■ What the task requires ■
Report every line of the data where the string "محلاتی" appears.

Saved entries
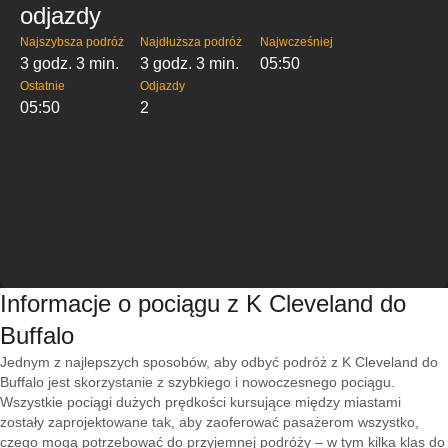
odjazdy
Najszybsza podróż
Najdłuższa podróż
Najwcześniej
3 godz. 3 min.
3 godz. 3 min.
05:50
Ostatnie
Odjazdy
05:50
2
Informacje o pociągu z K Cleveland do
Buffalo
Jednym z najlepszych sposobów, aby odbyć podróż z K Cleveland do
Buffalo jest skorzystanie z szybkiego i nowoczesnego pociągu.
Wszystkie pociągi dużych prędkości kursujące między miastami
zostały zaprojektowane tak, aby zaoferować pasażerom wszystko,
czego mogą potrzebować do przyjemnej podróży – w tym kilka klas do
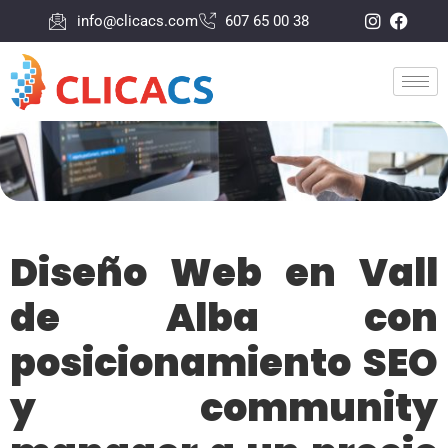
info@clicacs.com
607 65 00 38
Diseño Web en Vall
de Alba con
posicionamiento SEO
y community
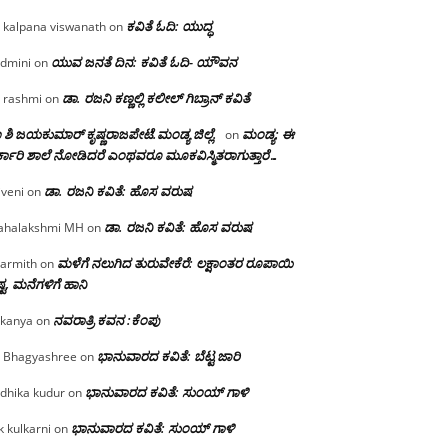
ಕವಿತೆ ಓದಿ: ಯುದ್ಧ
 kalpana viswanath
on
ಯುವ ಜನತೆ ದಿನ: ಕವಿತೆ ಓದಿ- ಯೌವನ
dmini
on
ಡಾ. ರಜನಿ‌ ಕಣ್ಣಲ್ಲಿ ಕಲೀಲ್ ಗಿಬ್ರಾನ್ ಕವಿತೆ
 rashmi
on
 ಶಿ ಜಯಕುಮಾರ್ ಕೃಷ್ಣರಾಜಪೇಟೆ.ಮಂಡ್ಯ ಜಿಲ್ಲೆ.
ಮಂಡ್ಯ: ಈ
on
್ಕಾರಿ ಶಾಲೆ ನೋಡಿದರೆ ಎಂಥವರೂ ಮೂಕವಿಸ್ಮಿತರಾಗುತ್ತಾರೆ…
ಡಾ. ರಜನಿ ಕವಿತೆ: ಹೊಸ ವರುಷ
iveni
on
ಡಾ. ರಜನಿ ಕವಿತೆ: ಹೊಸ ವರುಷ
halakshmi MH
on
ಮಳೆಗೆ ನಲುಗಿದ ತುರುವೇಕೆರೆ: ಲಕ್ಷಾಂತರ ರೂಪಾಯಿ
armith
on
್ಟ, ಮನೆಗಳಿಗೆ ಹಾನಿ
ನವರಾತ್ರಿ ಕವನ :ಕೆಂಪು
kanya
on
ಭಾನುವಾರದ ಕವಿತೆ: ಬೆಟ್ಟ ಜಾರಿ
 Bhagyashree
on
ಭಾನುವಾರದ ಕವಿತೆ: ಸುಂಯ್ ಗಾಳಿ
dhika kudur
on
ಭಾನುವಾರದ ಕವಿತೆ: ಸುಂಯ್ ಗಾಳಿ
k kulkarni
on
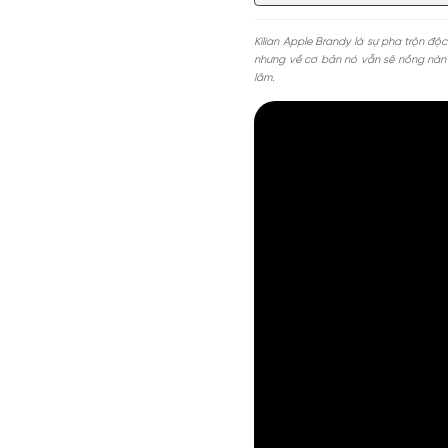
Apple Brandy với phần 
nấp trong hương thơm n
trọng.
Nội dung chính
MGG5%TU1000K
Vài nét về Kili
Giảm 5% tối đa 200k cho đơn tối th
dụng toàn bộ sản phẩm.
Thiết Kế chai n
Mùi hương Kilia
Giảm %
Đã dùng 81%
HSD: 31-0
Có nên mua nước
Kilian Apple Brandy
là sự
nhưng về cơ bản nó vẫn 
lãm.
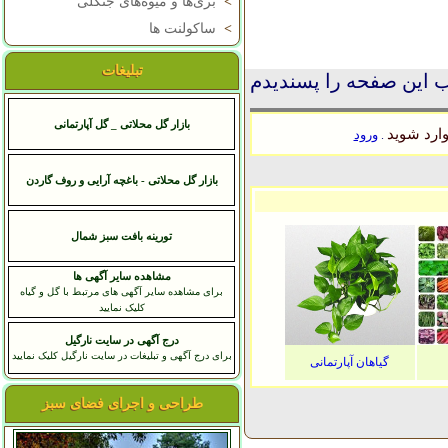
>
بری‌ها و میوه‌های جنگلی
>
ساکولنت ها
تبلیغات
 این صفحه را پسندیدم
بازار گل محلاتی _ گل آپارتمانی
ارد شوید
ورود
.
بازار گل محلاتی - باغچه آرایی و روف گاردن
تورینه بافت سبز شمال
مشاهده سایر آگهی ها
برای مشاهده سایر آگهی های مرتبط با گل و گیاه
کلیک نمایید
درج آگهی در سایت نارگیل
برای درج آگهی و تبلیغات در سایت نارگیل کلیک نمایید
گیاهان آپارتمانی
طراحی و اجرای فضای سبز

...

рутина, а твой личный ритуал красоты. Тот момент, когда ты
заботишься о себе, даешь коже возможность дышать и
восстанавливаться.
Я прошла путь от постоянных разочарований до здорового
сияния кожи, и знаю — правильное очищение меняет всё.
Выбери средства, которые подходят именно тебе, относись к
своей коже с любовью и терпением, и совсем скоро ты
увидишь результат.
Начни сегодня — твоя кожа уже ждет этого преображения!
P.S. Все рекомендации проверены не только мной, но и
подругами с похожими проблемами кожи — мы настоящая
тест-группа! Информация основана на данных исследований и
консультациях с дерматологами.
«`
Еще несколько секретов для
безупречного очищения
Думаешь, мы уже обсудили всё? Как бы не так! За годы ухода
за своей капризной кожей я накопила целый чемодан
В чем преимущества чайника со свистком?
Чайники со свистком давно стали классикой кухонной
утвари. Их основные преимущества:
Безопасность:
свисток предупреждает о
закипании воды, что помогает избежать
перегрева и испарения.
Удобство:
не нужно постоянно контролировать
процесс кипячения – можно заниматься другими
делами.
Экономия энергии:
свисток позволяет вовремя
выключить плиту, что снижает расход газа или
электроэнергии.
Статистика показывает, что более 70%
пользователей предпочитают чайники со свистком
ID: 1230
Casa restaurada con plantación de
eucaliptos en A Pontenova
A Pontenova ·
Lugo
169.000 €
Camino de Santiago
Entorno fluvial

==

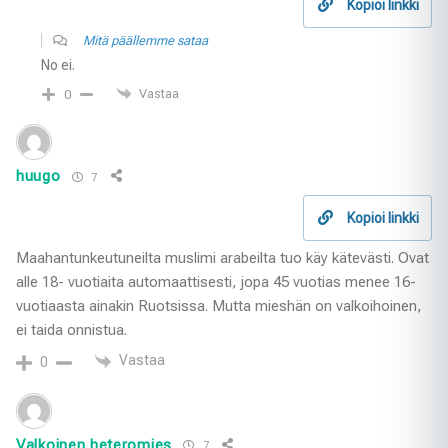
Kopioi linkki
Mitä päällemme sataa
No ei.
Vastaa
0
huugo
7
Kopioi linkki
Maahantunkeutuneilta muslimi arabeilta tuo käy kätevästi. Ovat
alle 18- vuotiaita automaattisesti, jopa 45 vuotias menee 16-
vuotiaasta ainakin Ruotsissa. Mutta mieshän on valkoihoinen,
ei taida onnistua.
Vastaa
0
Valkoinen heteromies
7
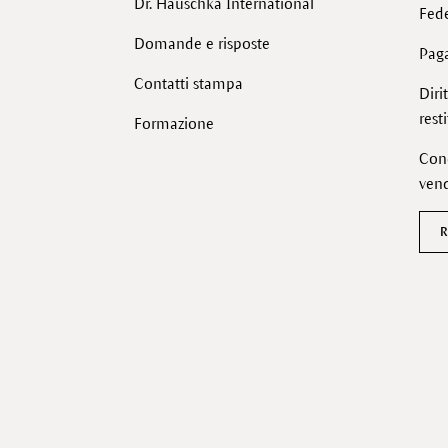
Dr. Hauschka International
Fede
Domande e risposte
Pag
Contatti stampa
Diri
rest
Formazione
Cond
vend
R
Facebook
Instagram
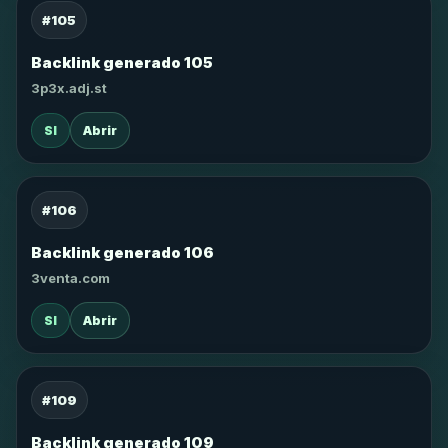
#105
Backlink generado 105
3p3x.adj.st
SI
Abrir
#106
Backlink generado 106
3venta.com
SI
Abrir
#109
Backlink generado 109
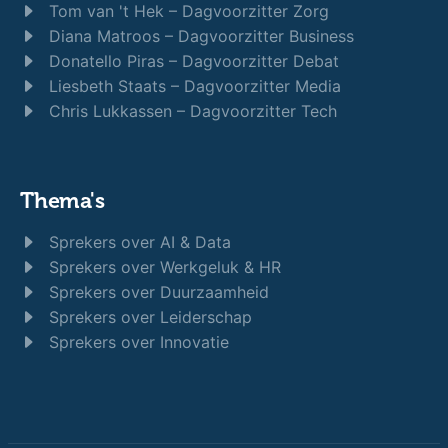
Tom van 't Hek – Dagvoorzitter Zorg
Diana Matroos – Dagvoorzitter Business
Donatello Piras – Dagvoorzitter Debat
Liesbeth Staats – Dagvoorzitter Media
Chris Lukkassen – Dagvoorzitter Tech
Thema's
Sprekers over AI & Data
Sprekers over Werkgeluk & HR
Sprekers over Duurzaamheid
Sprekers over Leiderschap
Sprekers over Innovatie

■ Completed task ■
بازار گل محلاتی _ گل آپارتمانی
بازار گل محلاتی - باغچه آرایی و روف گاردن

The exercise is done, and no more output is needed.